The SEA AND CAKE’s SAM PREKOP takes a few moments off to with ERIC Mast before a show in Portland at Satyricon.

ERIC: Something that interests me about the band is that you are all visual artists as well. Do you find certain aspects of music and art that you find appealing in both?

SAM: I don’t really think about it that much, but I have a feeling that one or the other would be a lot different if I didn’t do both. If I painted all the time and didn’t make any music it would probably effect how I painted or vice verse. Maybe not how it looked or sounded--usually when I start doing one or the other it’s because I’m ready to stop doing one for a while.

ERIC: I know when working with different mediums like printmaking and painting you’ll tend to bring things from one to the other, so I was wondering if you ever find that happening with music?

SAM: Yeah, I don’t know... it’s a nice idea. I could say that it does, but I wouldn’t know how to decide what it is. I like listening to music best when I paint and that process of listening is important.

ERIC: What sort of artwork are you making now?

SAM: They’re sort of smaller abstract paintings, geometric. I haven’t figured out a good way to describe it, that’s all I ever say... It’s incredibly meaningless.

ERIC: Are you interested in structure, mood...?

SAM: It’s a combo of the two, I mean I have a certain way that I deal with things that’s sort of evolved. I keep in that same direction all of the time.
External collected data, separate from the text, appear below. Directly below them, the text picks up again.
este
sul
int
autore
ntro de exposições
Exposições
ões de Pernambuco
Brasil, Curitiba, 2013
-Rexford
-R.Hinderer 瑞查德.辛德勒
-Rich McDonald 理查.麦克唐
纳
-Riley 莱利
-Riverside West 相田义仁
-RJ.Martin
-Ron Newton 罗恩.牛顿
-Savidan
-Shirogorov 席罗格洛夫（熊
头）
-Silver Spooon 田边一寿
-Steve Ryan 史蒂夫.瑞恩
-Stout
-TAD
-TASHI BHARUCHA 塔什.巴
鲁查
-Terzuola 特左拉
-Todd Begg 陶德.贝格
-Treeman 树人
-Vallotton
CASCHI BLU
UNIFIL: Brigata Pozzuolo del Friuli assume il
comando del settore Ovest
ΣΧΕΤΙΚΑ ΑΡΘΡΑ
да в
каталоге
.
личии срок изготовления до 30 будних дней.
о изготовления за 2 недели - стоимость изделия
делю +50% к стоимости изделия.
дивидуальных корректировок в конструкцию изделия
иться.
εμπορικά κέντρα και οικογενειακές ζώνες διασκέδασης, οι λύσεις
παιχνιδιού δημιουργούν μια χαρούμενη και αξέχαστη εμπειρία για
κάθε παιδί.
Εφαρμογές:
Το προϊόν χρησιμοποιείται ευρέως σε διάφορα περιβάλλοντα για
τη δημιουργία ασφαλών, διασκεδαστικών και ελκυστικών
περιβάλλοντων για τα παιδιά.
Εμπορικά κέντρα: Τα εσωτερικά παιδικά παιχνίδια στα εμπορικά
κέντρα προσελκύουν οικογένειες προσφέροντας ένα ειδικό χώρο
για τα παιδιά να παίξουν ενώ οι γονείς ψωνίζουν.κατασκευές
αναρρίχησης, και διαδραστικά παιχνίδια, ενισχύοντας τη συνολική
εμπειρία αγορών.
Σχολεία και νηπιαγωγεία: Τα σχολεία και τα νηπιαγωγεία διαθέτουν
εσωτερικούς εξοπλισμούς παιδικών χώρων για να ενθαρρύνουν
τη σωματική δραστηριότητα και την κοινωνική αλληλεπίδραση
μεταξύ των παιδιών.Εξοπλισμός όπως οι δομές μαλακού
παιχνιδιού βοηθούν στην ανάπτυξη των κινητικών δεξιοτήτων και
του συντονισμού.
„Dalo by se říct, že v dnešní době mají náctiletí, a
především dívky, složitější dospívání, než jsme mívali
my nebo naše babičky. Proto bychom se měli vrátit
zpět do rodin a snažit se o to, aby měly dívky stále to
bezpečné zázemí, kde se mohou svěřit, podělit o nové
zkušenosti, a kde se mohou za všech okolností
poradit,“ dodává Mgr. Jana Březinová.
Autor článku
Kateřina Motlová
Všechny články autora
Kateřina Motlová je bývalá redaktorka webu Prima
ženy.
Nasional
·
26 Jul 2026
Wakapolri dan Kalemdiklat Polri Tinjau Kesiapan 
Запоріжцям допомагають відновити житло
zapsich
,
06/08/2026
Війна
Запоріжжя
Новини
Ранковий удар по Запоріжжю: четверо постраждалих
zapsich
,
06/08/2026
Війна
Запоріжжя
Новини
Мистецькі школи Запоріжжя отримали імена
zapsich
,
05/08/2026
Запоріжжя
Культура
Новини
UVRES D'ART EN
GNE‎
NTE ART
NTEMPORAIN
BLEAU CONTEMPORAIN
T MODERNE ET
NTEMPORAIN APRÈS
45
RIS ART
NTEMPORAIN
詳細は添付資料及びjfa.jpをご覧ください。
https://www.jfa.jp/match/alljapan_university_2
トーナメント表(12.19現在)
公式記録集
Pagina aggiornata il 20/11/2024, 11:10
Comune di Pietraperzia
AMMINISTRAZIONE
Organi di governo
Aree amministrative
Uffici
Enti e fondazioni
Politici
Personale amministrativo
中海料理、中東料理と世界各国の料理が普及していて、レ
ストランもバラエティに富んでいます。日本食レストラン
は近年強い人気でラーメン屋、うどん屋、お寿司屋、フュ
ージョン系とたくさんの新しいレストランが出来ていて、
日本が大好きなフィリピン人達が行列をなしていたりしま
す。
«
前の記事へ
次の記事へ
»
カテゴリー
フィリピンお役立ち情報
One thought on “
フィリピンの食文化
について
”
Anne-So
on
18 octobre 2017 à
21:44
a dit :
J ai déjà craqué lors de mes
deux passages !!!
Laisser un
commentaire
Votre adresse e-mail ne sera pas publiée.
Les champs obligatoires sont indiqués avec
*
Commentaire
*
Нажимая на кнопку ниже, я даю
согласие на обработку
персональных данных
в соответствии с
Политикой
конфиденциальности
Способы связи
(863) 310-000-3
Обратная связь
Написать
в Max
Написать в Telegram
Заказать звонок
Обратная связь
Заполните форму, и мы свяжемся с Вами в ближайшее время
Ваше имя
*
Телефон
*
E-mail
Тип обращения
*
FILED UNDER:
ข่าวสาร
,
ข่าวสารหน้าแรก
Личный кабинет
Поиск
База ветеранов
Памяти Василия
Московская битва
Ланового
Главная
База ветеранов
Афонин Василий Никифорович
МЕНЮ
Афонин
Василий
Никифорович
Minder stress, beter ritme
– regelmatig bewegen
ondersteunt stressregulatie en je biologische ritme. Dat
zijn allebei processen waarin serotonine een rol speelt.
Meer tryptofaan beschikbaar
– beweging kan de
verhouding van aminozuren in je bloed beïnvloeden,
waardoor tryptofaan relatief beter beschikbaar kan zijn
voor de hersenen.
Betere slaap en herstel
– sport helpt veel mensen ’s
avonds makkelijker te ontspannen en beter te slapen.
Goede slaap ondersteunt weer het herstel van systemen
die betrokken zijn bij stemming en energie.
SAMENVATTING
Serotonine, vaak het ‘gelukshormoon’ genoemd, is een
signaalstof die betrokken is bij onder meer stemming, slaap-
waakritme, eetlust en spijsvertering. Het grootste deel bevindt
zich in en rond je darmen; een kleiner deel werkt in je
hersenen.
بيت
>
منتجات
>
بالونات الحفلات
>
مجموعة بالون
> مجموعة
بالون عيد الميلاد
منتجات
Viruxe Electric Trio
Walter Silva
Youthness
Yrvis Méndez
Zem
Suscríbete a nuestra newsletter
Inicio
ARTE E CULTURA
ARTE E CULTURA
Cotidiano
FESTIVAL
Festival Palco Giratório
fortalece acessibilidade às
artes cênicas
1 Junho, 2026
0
I guess there’s no real style consciousness, but it’s implied.

ERIC: In the last record [The Fawn] it seems like you used a lot more drum machines, electronic instruments and things like that, is that something you’ve carried into a live setting?

SAM: We brought Marv Greenburg along [also played in Coctails] to play keyboard parts. And we had, up until last night, for some of those tunes on The Fawn, a sequencer with some of the drum machine and sample stuff. It crashed. This happened minutes before we were supposed to go on, so we kind of panicked. We played most of the songs anyway.

ERIC: How did the use of those things come about, just sort of the natural progression of things?

SAM: Yeah, but it came out of certain limitations, like we knew we wanted to record at John’s [McEntire] studio, but it’s limited in that it’s a eight track studio. But if we used sequencers and drum machines and all that we could have as much stuff as we wanted going on and then we saved the analog tracks for whatever. Because I liked to do at least two vocal tracks, not that I’d necessarily keep them all, but in terms of the process of working I like to have at least three open tracks to deal with. The other part is over the summer before we went to record I got a keyboard that had a little drum machine and I started coming up with tunes based around that and then kept on going.

ERIC: So you’d start with the base of the songs around programmed stuff and then...

SAM: Not in all instances, but in a couple of them we’d use the new approach and then use it based around guitar...

ERIC: Like in “The Argument?”

SAM: That one is sort of half and half. The first song though is a keyboard song basically, well that was the initial seed of it.

ERIC: One thing I really like about the album is the sort of blurring the line between rhythm and melody. That’s a pretty approach. (long pause here. The interviewer’s lack of preparation becomes even more apparent.) (blah, blah-we briefly get into perusing music instead of going the traditional post-college career-route.)

SAM: I highly recommend not working.

ERIC: You went to college and everything?

SAM: Yeah, I went to art school for four years.

ERIC: So when you finished, did you decide to just go with music and stick with that?

SAM: Yeah, right when I got out of art school I sort of stopped painting, but I kept doing the music. So now I do both. I end up doing more music than painting, but I was in a band in art school, Shrimpboat, and that’s where we started.

ERIC: Was it tough not going the career route for a while?

SAM: Well, I worked, but I wasn’t into it. I hardly work now at all, I do this stuff. I think it’s been like two years I decided--well I work sometimes.

ERIC: What do you do when you work?

SAM: Usually construction or carpentry, drywalling, that kind of stuff.

ERIC: So you’re still waiting for the day where you can just do music and paint?

SAM: That’s sort of what I do now, but it’s not because I make a lot of money. I make enough and I have little or no overhead so I can get by and not work, so I feel pretty lucky that way.